Uncomplicated yeast infections can be treated either orally or vaginally with antifungal medications. Many vaginal treatments are available over the counter, while oral treatments and some vaginal creams are prescription only. While both are equally effective (at 80-90 percent), the oral version tends to be less messy but may take slightly more time to alleviate the symptoms. Also, the vaginal treatment has fewer potential side effects and interactions with other medications.

If a woman has repetitive bouts of BV or yeast infections, there may be alternative treatments to consider, such as vaginally inserted boric acid (can be lethal if ingested orally) and Gentian Violet dye applied vaginally by a provider. There are also recurrent protocols of prescription medications used for both infections that treat patients over a longer period of time. Doctors can help guide patients through these options.

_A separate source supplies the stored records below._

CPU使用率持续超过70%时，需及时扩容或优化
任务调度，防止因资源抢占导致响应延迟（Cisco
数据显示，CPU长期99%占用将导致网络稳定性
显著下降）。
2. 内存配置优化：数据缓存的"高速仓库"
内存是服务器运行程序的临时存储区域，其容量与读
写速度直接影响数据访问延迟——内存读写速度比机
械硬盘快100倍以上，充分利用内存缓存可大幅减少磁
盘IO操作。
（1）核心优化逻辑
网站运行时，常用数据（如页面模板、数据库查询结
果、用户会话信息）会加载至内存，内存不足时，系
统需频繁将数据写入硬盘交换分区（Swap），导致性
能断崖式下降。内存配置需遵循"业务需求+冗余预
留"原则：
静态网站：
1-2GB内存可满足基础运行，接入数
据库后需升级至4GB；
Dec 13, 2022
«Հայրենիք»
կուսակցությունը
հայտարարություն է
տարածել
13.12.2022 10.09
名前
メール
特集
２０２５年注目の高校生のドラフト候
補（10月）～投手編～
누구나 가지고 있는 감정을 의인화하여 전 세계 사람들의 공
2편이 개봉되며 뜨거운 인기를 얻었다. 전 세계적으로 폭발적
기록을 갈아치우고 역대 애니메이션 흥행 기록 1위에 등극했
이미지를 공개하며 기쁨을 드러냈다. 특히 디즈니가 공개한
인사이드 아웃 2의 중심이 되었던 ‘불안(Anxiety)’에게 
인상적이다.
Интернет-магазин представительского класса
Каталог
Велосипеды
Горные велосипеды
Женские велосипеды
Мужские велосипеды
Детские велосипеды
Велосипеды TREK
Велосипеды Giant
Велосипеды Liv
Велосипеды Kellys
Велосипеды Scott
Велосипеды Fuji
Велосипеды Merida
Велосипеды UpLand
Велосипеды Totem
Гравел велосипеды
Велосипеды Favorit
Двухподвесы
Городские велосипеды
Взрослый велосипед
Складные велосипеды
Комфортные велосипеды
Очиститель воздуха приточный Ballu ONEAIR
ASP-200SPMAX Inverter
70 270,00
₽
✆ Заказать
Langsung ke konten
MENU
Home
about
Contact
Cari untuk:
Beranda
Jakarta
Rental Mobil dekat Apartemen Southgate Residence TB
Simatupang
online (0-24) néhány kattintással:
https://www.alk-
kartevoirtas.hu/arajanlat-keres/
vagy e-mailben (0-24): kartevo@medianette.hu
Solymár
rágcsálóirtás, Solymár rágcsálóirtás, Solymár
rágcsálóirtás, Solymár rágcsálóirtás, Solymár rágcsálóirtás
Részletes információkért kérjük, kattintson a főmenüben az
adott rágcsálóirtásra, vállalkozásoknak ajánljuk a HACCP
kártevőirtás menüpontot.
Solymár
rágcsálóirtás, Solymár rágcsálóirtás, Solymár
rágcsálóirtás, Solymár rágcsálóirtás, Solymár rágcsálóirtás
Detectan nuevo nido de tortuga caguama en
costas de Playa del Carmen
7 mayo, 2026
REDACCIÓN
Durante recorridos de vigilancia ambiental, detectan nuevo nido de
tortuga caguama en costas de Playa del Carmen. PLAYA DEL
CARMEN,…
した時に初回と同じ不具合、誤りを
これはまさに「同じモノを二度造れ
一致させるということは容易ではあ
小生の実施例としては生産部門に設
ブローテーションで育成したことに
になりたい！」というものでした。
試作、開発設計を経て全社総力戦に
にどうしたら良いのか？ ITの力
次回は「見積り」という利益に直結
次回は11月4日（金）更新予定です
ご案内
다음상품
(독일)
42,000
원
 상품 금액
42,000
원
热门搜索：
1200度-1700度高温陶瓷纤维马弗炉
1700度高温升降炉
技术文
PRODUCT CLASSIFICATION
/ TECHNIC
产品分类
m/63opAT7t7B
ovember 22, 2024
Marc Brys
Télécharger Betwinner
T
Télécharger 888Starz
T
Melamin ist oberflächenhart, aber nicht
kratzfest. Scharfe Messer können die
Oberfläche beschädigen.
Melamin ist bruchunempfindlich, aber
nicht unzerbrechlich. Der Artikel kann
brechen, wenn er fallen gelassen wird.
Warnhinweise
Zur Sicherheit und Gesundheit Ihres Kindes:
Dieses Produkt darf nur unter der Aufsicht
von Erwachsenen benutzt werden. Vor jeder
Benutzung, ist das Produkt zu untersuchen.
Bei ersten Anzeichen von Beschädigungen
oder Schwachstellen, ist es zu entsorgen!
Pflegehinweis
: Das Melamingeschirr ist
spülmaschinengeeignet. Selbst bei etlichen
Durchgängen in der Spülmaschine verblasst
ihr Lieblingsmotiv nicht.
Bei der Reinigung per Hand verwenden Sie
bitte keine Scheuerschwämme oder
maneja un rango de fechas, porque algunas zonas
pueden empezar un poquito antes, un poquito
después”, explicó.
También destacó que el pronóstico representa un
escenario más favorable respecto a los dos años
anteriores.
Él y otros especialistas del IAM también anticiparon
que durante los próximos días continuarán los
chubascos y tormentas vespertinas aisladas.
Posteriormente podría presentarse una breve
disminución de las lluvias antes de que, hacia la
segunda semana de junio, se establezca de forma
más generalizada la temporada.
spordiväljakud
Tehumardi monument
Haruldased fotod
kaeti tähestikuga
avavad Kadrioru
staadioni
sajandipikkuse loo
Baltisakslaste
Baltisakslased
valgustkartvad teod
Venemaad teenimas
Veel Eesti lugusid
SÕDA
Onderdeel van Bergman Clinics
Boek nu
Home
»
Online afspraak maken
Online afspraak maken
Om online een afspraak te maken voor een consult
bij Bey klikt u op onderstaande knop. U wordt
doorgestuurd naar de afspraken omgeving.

The best way to deal with occurrences of vaginitis is to try to prevent them in the first place. Here are a few easy ways to do that:

  • Use soaps and detergents without fragrances. Sometimes vaginas have reactions to chemicals that make up those scents.
  • Use condoms during sexual activity. However, be careful with spermicides because some can cause irritation.
  • Avoid tight, non-breathable clothing.
  • Wear cotton (not nylon) underwear. When wearing pantyhose, choose the kind with the cotton panel.
  • Do not douche. This can upset the balance of good and bad bacteria in the vagina.
  • Avoid scented pads and tampons.
  • Practice good hygiene – be sure to clean the inside folds of the vagina where yeast grows and then dry well.
  • Women who have recurrent bouts of vaginitis may consider taking probiotics, although research studies have not proven this effective. While some organic yogurts with live cultures have probiotics, the pill version taken orally or inserted vaginally probably is more effective. Look for Acidophilus, which is the most common species of good bacteria and can help offset the overgrowth of bad bacteria in the vagina.

Women do not need to suffer with vaginitis. A visit to the doctor can diagnose the problem and effectively treat the infection so women can go back to enjoying a healthy mind, body and spirit.